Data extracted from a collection
● ● ● ●
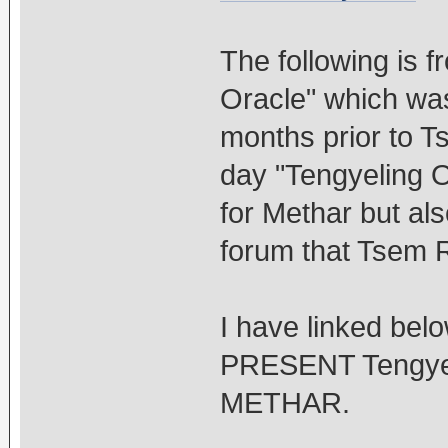
The following is 
Oracle" which was 
months prior to Ts
day "Tengyeling 
for Methar but als
forum that Tsem R
I have linked belo
PRESENT Tengyeli
METHAR.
● ● ● ●
_What you have to do_.
Once you find the line containing "months prior to Ts", copy it and every line after it through the end of the records, exactly as they stand.

_Answer for the task_.
months prior to Ts
day "Tengyeling 
for Methar but als
forum that Tsem R
I have linked belo
PRESENT Tengyeli
METHAR.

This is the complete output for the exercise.